Наташа думала, что с места не сойдет. Прямо ноги у нее отнялись. У нее-то у самой много чего имеется – пять лет в Индии с мужем жила, всего накупила. Лет двадцать назад все это там дешево стоило, и брильянты, и сапфиры и изумруды. Это сейчас не подступиться. Она недавно из любопытства свои драгоценности оценила. Оказалось – сто  тысяч баксов. А тут, у него на столе валялись миллионы баксов. Два или три, так точно, а может, и десять.
Перед ней сидел долларовый миллионер. В потертом костюме и со скромной улыбкой. Она его и раньше часто встречала около подъезда, когда покупала виноград или персики к столу. И видела, что тот покупает, в отличие от нее, самые дешевые помидоры.
Наташа подумала и произнесла:
-А Вы не могли бы продать мне вот эти изумрудные серьги. Уж больно они хороши.
Тот застенчиво улыбнулся и покачал головой:
-Я бы с радостью, но никак не могу – это ведь память о маме, она так их любила.

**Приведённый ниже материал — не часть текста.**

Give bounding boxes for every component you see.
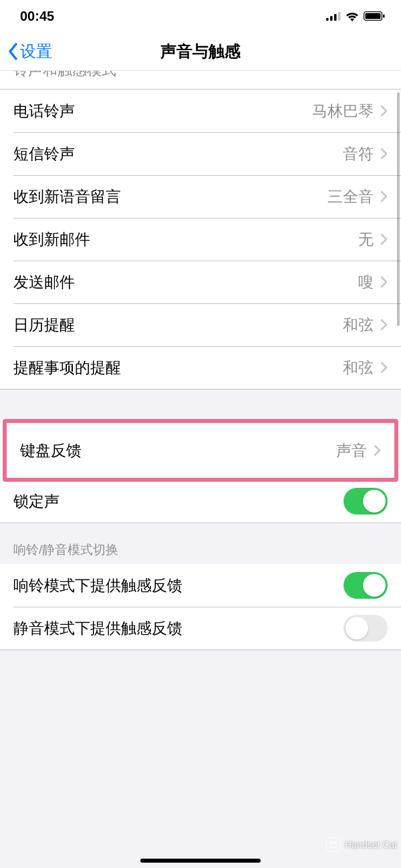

-А какую-нибудь картину? Вам ведь, наверное, деньги бы пригодились, не лишние?
-Да, конечно, не лишние, я ведь на одну пенсию живу, а она небольшая. Но никак не могу – ведь все это память о моих родителях. А больше у меня никого нет, ни родных, ни близких. А Вы заходите, как время будет, ко мне ведь никто не ходит, буду рад.
И она ушла. И стала иногда заходить. Чаю выпить. Жил тот бедновато. И Наташа все время чего-то носила – то конфетки, то булочки. А, когда тот приболел, то и лекарства. Ну, и еще пару раз спросила, не продаст ли тот ей чего. Так тот и не захотел. Правда, те самые серьги с изумрудом все-таки подарил ей на день рожденья со словами:
-Уж больно Вы, Наташенька, заботились обо мне во время болезни. Спасибо Вам. И на маму мою Вы немного похожи. Может, она и не против будет, что я Вам ее серьги отдал.
А, осенью, как приехала с дачи, узнала, что помер тот от сердечного приступа. В больнице. И кому его имущество досталось, неизвестно – наследников то не было, и ни с кем тот не общался.
Может, чего врач со скорой взял, или жэковские, когда квартиру опечатывали, или еще кто, неизвестно. Но, кто-то точно взял, потому что жильцы, что вьезжали в эту квартиру через год, уже ничего не застали. Это точно.
Как рассказала Наташа Тане эту историю, то та и начала кофе из сервизной чашки пить за тыщу баксов. Все равно, говорит, с собой в могилу не унесешь.
 Так и пьет теперь.
 И, вообще, ни в чем себе не отказывает.